Our children were quiet, Colin and I were quiet. Our guide told us of the thousands of people who died from starvation and hard physical work. Our guide slowly and quietly told of how he was a baby and barely stayed alive being fed by his mother. His stomach was protruding and his head enlarged. He would stop talking periodically and take our girls hands and smile to them. Later he told us that he had no sisters and that was why he liked our girls.
He told us about the children who were brainwashed and taught to kill. Children our children's age. Jordan asked if they would have had to kill their parents and brothers and sisters and our guide sadly said yes. The guide went on to explain that the children would not have known they were doing so, such was the brainwashing of Polpot's soldiers. At the end of our time there, we were asked to buy incense and pray to Buddha for the people of Cambodia. We bought the incense, and knelt as a family outside the building holding the thousands of skulls and other bones. We prayed to God, our Heavenly Father, who we knew was grieving more intensely than we were.
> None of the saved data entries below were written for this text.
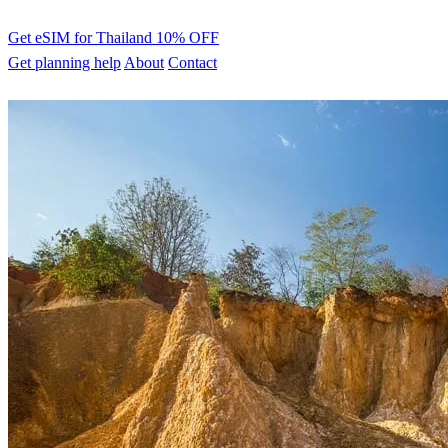
Get eSIM for Thailand
10% OFF
Get planning help
About
Contact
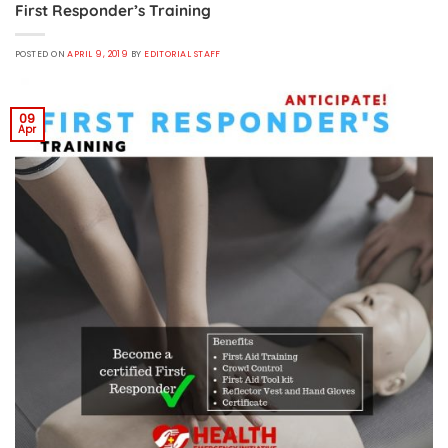
First Responder’s Training
POSTED ON
APRIL 9, 2019
BY
EDITORIAL STAFF
09
Apr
We prayed for the future of Cambodia. We prayed for the Christians in Cambodia, that they would be bold and loving and they would tell a new story to the people. We prayed that the smoke coming from the incense would be similar to God's love, that it would waft through the country and settle on people and give them a love they have never experienced.
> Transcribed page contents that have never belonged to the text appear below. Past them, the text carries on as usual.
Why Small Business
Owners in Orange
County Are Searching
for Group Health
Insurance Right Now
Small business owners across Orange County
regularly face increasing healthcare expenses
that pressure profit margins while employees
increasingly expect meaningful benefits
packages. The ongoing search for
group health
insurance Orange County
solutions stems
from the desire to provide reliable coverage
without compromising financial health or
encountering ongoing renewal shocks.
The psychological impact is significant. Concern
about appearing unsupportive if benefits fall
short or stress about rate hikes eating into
I write this blog hoping that you...our family and friends would you pray the same thing for Cambodia and other countries around the world? Perhaps like our family you need to educate yourself and your family further. Christians need to understand how important education is in order for our families to pray...to really pray seriously for these people. In Micah 6:8 it says that God requires us to 'Seek justice". I wonder if we forget that some of our 'seeking justice' is to pray for it. To cry out to God to bring His justice to these countries. We are realizing that there is much to pray for around our world....we just don't open our eyes, ears or hearts to the pain. We long to pray better and to teach our children to pray....but we so often can't get past 'Thank you for the fun day and help us to sleep well and have a great day tomorrow....Amen' prayers. Please begin to research your world, to hear the stories of your brothers and sisters around the world who need you to pray for them. I have a friend who would always say that the best way to have God answer your prayer is to pray for what God wants. Let us pray for God's will to be done here on earth as it is done in heaven. Let us pray that God's kingdom...his ways....his justice will be done on earth as it is done in heaven. I believe God wants justice around the world. I believe God wants Christians to be bold in the way they live and love and serve. I believe God longs for leaders to turn to him for guidance. I believe that God longs for people deprived of dignity to know they are valuable and worthwhile. If you believe this, then join with our family as we pray for these things. The Karen people need you to pray, the Cambodians need you to pray, those without a home in Melbourne city need you to pray, and many others do also. So...let us pray.